2. Nagaraja v. Secretary of State, ILR 39 Mad 304 (310, 312).
66.18. According to the Bombay view,1 however, the communication contemplated by section 124, necessarily involves the wilful confiding of secrets with a view to avoiding publicity by reason of the official position of the person in whom trust is reposed. The Bombay view could not include within the section all communications to public officers, but would leave the court free to examine the nature of the communication-broadly on a determination of the question whether the need for secrecy was expressed or can be implied.
1. Bhalchandra v. Chandbassappa, AIR 1939 Born 237 (245, 247) (Sen & Wassoodew, JJ.).
66.19. We are of the opinion that the Bombay view is to be preferred. The wider view taken in Madras would make the section all-embracing, and we do not think that the section was intended to be so. However, since injury to the public interest is a vital ingredient of the section, this controversy does not have much practical importance.
66.20. Test of legal process not satisfactory.-
In some of the judicial decisions,1 the test applied is whether the document was prepared in pursuance of a legal process, or whether it was prepared otherwise than under a legal process. With great respect, however, it appears to us that this would not be a universal test suitable for every case. It may be true to state that if the document is prepared under a legal process, then it cannot ordinarily be a confidential one, because it has to be submitted to some judicial or quasi-judicial authority. That does not, however, imply that all other documents would be regarded as made in official confidence.

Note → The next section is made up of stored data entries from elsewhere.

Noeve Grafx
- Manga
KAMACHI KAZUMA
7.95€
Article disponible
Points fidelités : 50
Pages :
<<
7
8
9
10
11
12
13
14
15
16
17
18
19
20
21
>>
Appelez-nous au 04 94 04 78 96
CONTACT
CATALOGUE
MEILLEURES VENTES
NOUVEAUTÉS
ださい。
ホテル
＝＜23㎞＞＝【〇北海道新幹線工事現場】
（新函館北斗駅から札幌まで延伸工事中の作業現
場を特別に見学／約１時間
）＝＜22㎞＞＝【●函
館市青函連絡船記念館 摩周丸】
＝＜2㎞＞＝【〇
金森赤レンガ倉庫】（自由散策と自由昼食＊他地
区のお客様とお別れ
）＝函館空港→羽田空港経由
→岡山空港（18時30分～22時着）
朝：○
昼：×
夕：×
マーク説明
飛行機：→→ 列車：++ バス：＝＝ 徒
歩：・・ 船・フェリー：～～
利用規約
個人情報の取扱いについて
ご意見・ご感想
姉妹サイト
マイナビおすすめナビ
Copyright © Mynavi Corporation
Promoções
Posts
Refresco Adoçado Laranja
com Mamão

For example, every routine paper of a trivial nature sent to a public office and not made under a legal process-such as an application for leave can hardly be contemplated as falling within section 124 under the category of a communication made in official confidence. Therefore, the test referred to above would create anomalies in practice, and theoretically also it is not sound, there being no logical basis for an assumption that the absence of the element of judicial process implies the presence of the element of confidence.
1. Suryanarayana (in re:), AIR 1954 Mad 278 (reviews cases).

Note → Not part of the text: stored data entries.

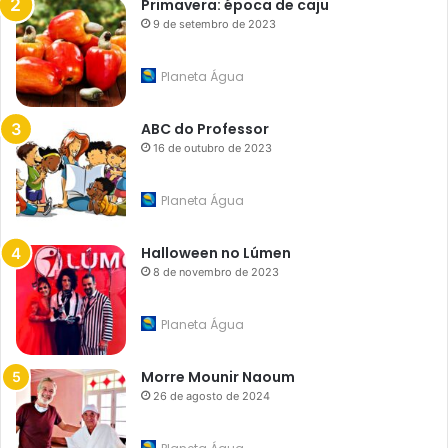
Primavera: época de caju
9 de setembro de 2023
Planeta Água
ABC do Professor
16 de outubro de 2023
Planeta Água
Halloween no Lúmen
8 de novembro de 2023
Planeta Água
Morre Mounir Naoum
26 de agosto de 2024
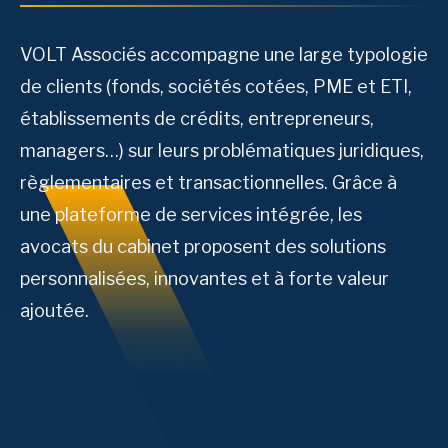
VOLT Associés accompagne une large typologie
de clients (fonds, sociétés cotées, PME et ETI,
établissements de crédits, entrepreneurs,
managers…) sur leurs problématiques juridiques,
règlementaires et transactionnelles. Grâce à
une plateforme de services intégrée, les
avocats du cabinet proposent des solutions
personnalisées, innovantes et à forte valeur
ajoutée.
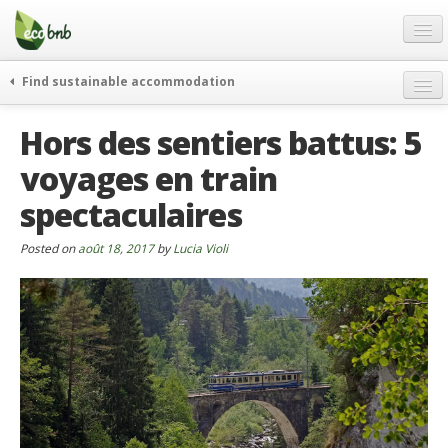
Menu
Skip
to
content
Blog
Find sustainable accommodation
Offres Spéciales
Hors des sentiers battus: 5
FAQ
voyages en train
À propos
spectaculaires
Partenaires
Contacts
Posted on
août 18, 2017
by
Lucia Violi
French
German
English
Spanish
French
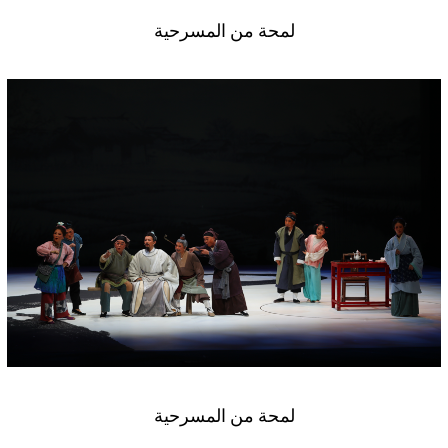
لمحة من المسرحية
لمحة من المسرحية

66.21. In this connection, we may quote what viscount Dilhome observed in Norwich Pharmacal Co. v. Customs Commissioner1-
"I do not accept the proposition that all information given to a government department is to be treated as confidential and protected from disclosure, but I agree that information of a personal character obtained in the exercise of statutory powers, information of such a character that the giver of it would not expect it to be used for any purpose other than that for which it is given, or disclosed to any person not concerned with that purpose, is to be regarded as protected from disclosure, even though there is no statutory prohibition of its disclosure".

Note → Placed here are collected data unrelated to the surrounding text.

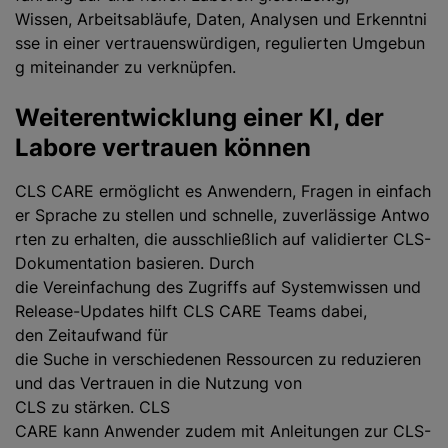
Wissen, Arbeitsabläufe, Daten, Analysen und Erkenntni
sse in einer vertrauenswürdigen, regulierten Umgebun
g miteinander zu verknüpfen.
Weiterentwicklung einer KI, der
Labore vertrauen können
CLS CARE ermöglicht es Anwendern, Fragen in einfach
er Sprache zu stellen und schnelle, zuverlässige Antwo
rten zu erhalten, die ausschließlich auf validierter CLS-
Dokumentation basieren. Durch
die Vereinfachung des Zugriffs auf Systemwissen und
Release-Updates hilft CLS CARE Teams dabei,
den Zeitaufwand für
die Suche in verschiedenen Ressourcen zu reduzieren
und das Vertrauen in die Nutzung von
CLS zu stärken. CLS
CARE kann Anwender zudem mit Anleitungen zur CLS-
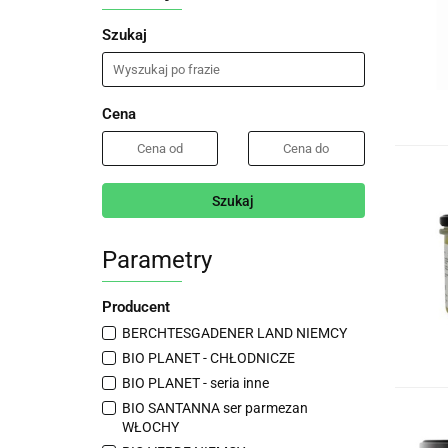
Szukaj
Cena
Szukaj
Parametry
Producent
BERCHTESGADENER LAND NIEMCY
BIO PLANET - CHŁODNICZE
BIO PLANET - seria inne
BIO SANTANNA ser parmezan
WŁOCHY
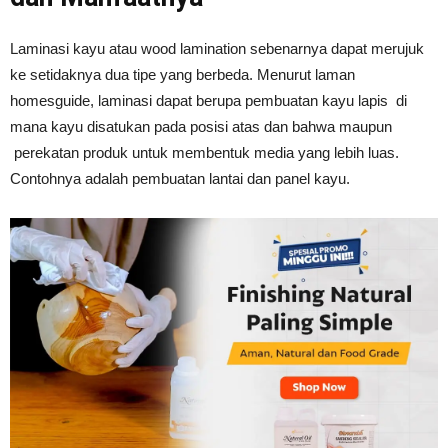
Tahan
Laminasi kayu atau wood lamination sebenarnya dapat merujuk
ke setidaknya dua tipe yang berbeda. Menurut laman
homesguide, laminasi dapat berupa pembuatan kayu lapis di
Lama
mana kayu disatukan pada posisi atas dan bahwa maupun
perekatan produk untuk membentuk media yang lebih luas.
Contohnya adalah pembuatan lantai dan panel kayu.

1. Norwich Pharmacal Co. v. Customs Commissioner, (1973) 2 All ER 943 (HL).
In the light of the changes needed in the section as discussed in this chapter,1 we recommend that section 124 should be revised as under:-
"124. (1) No public officer shall be compelled to disclose communications made to him in official confidence, other than communications contained in unpublished official records relating to any affairs of State, when the court considers that the public interests would suffer by the disclosure.
(2) Where a public officer who is a witness is asked a question which might require the disclosure of any such communication, and he objects to answering the question on the ground that the public interests would suffer by its disclosure, the court shall, before rejecting his objection, ascertain from him, in chambers, the nature of his objection and reasons therefore."
1 Paras. 66.9, 66.10 and 66.17, supra.
66.23. We should note that this recommendation is subject to reservation by two Members-Shri Dhavan and Shri Sen-Varma. The reservation made by them in regard to section 123 applies to section 124 also, since both the sections are concerned with injury to the public interest.